Source material:
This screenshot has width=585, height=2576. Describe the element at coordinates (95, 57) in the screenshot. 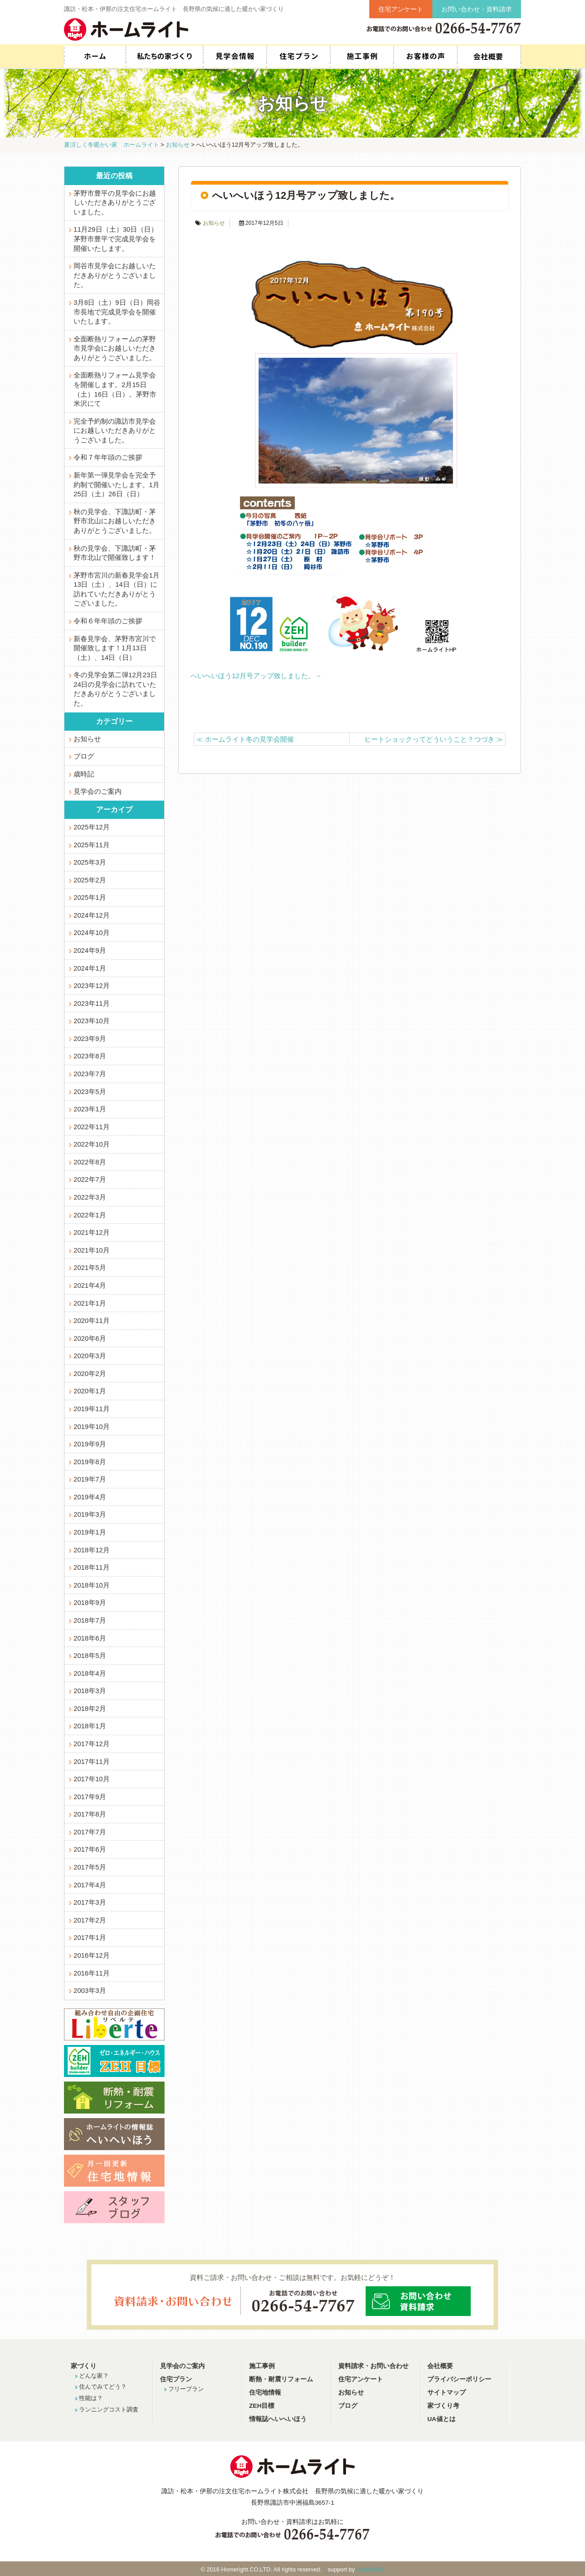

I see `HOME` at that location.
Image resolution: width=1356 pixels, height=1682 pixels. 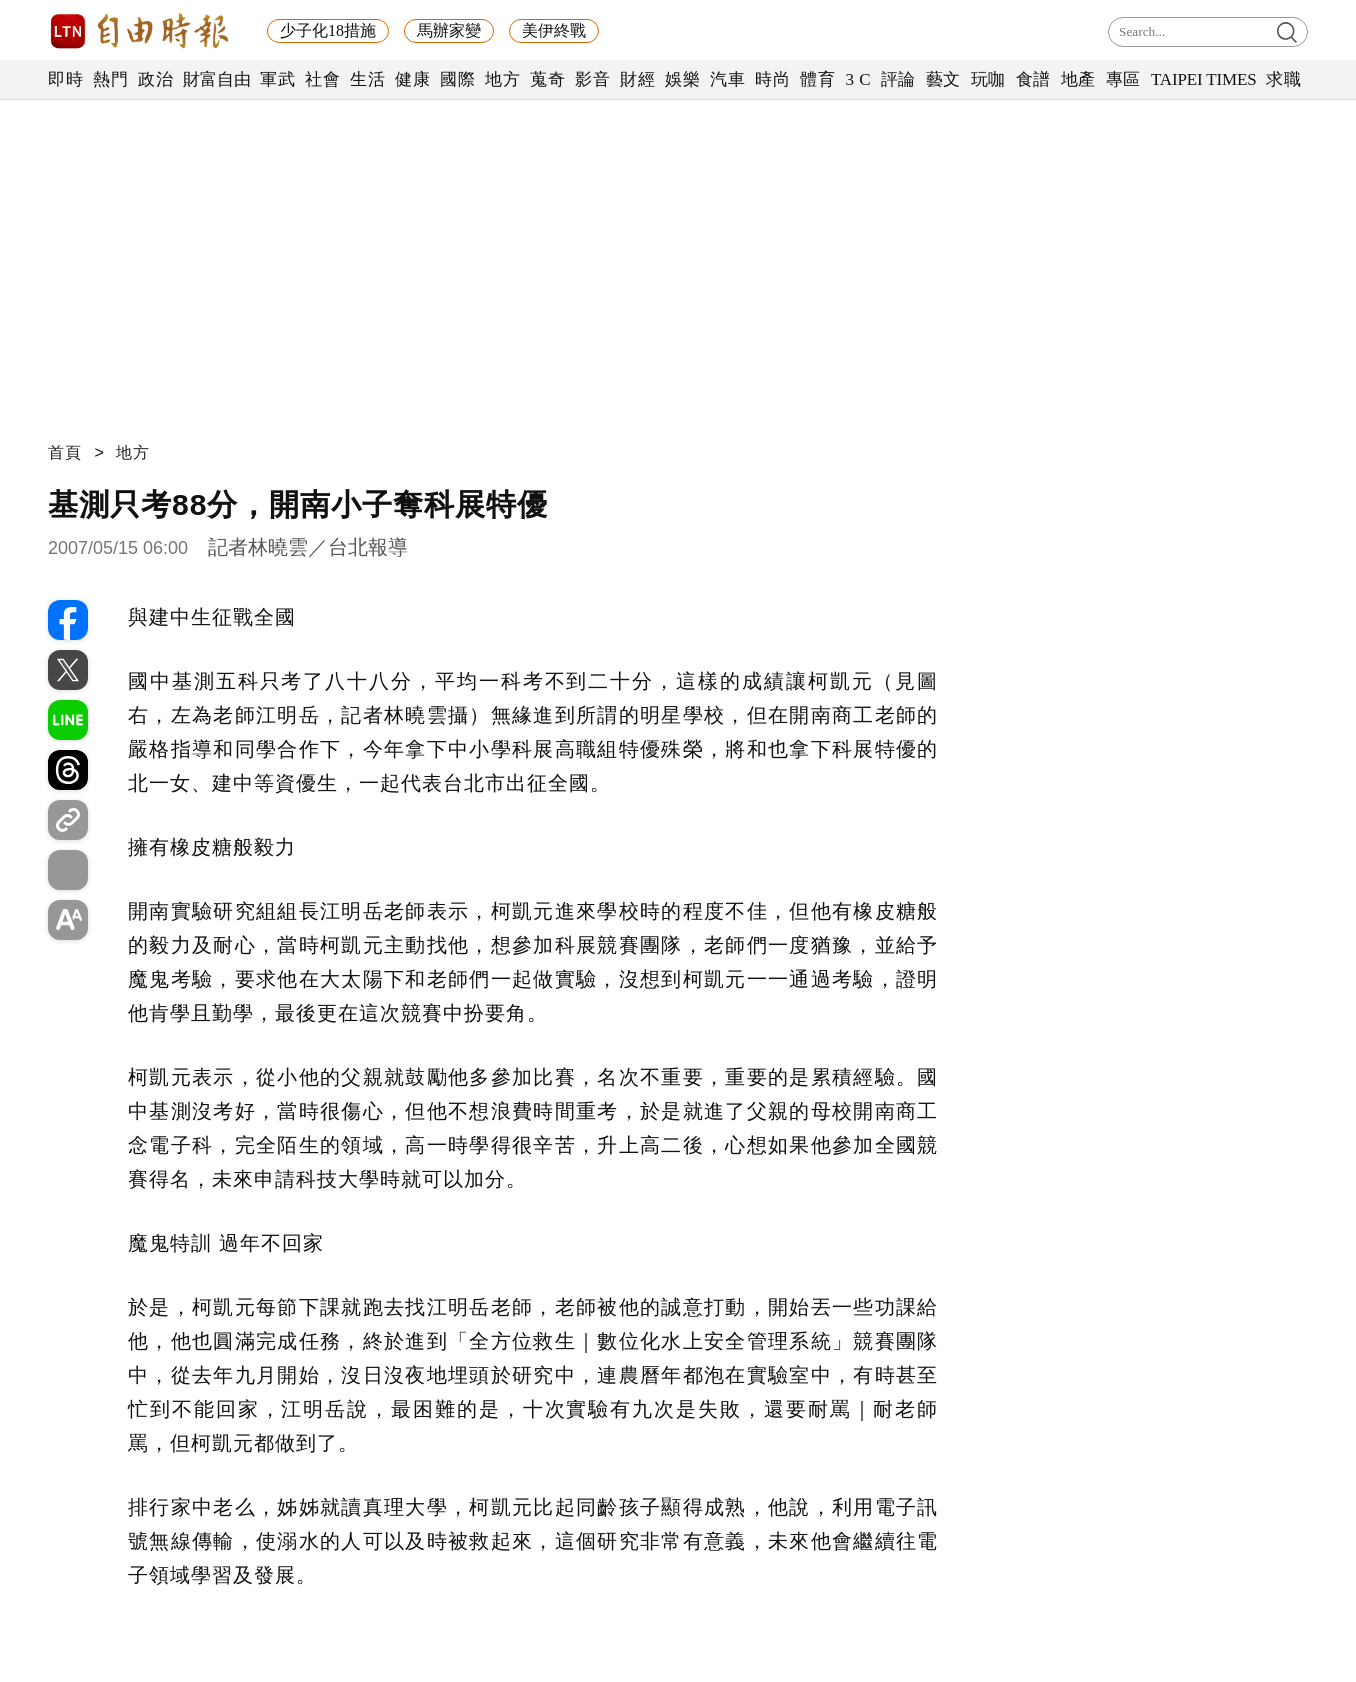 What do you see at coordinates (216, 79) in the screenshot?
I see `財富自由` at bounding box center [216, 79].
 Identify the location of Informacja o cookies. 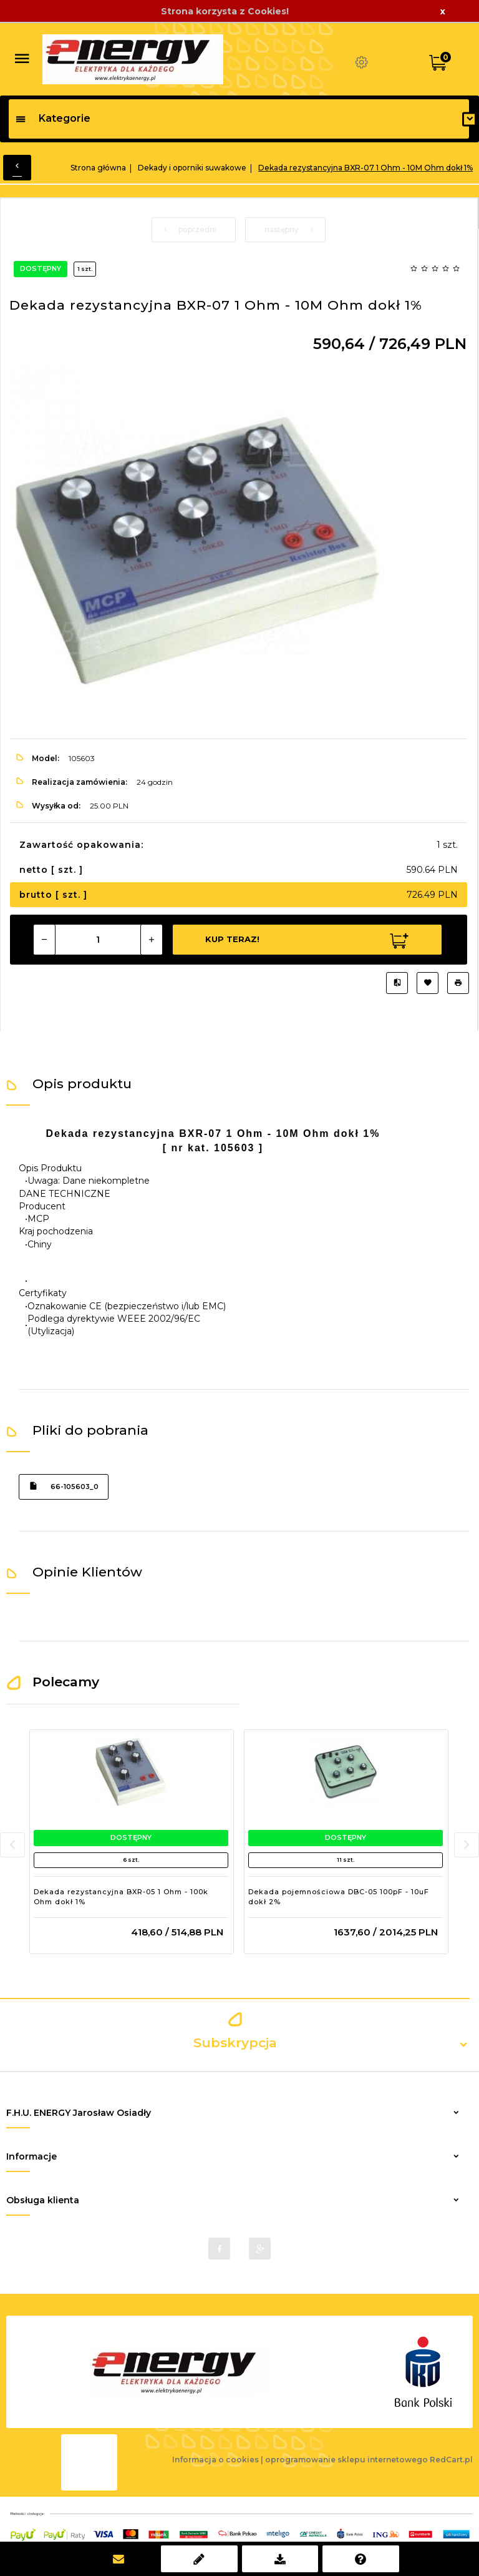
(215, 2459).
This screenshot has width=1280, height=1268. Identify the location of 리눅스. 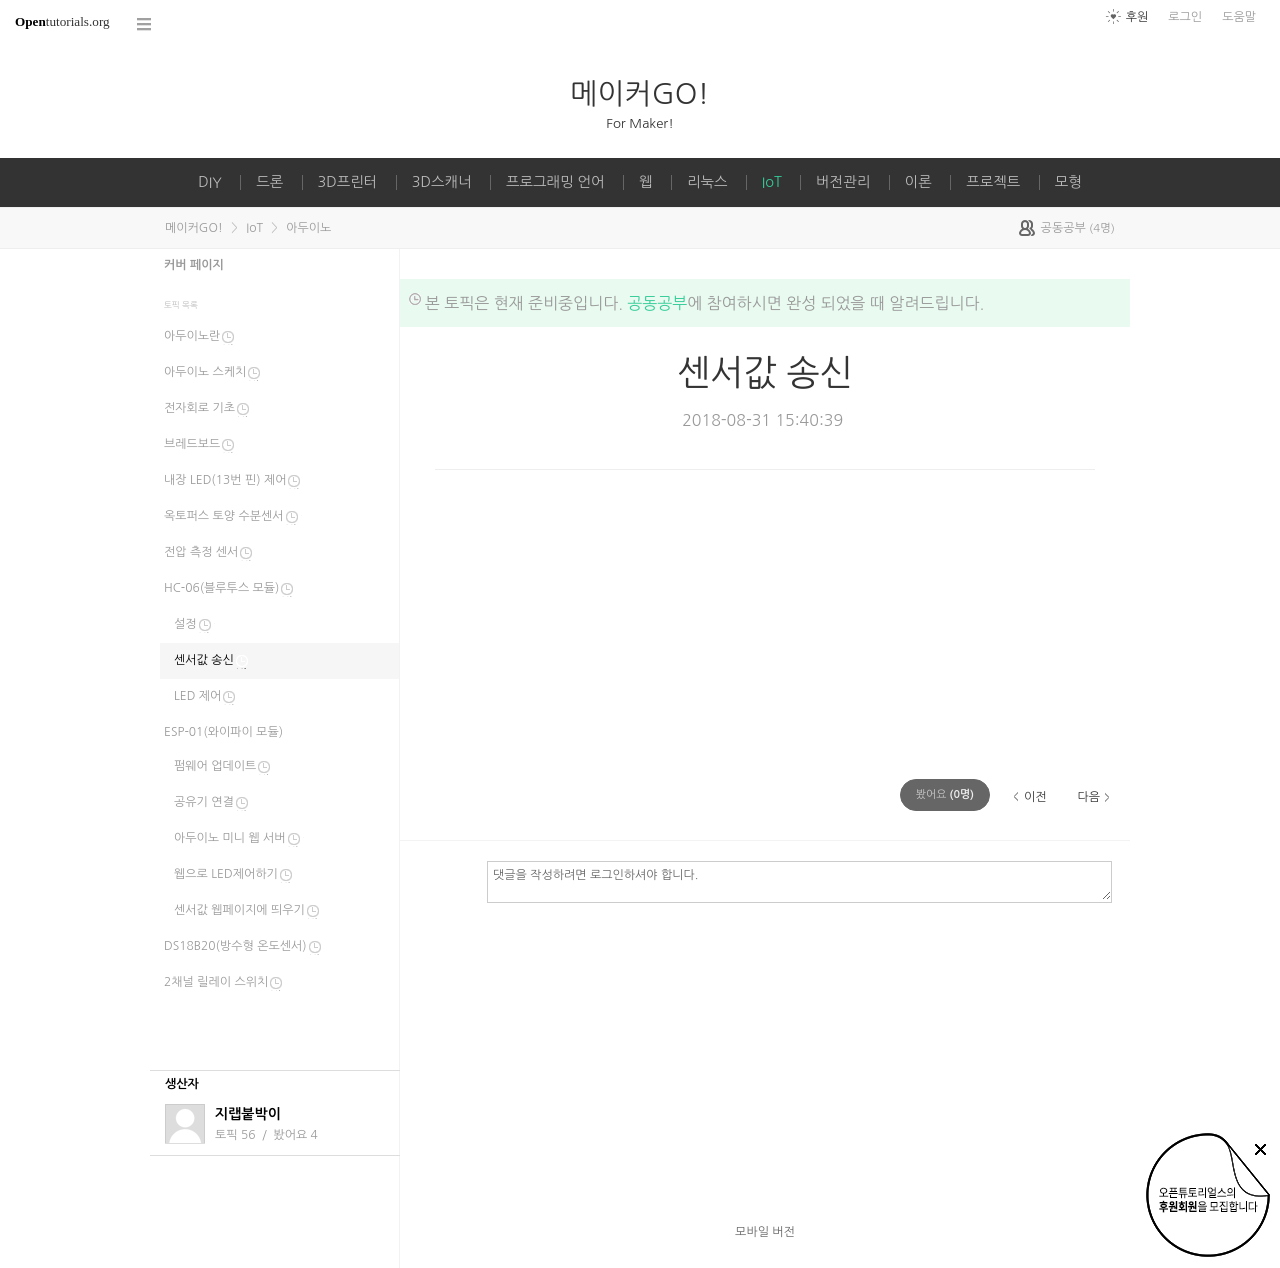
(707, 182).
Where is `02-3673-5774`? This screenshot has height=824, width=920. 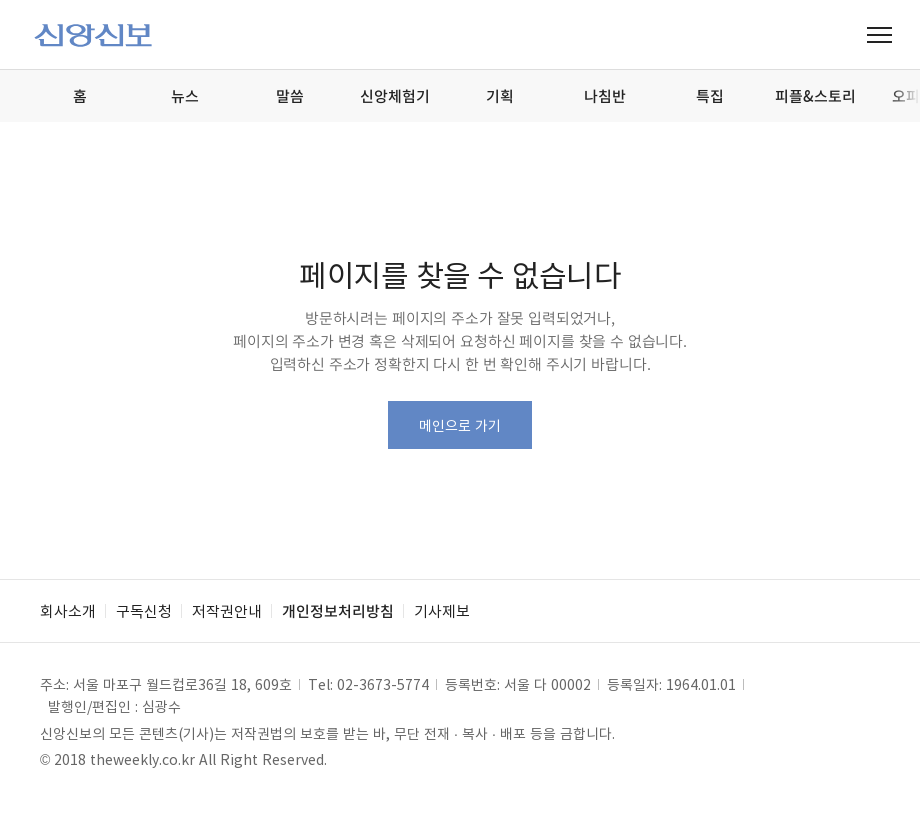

What you should do:
Pictures do not go in the copy. Write out exactly the lines from the line containing "This screenshot has width=1280, height=1268." through the last line of the listing.

Exercise result:
This screenshot has width=1280, height=1268. Identify the location of 리눅스. 
(707, 182).
Where is `02-3673-5774`? This screenshot has height=824, width=920. 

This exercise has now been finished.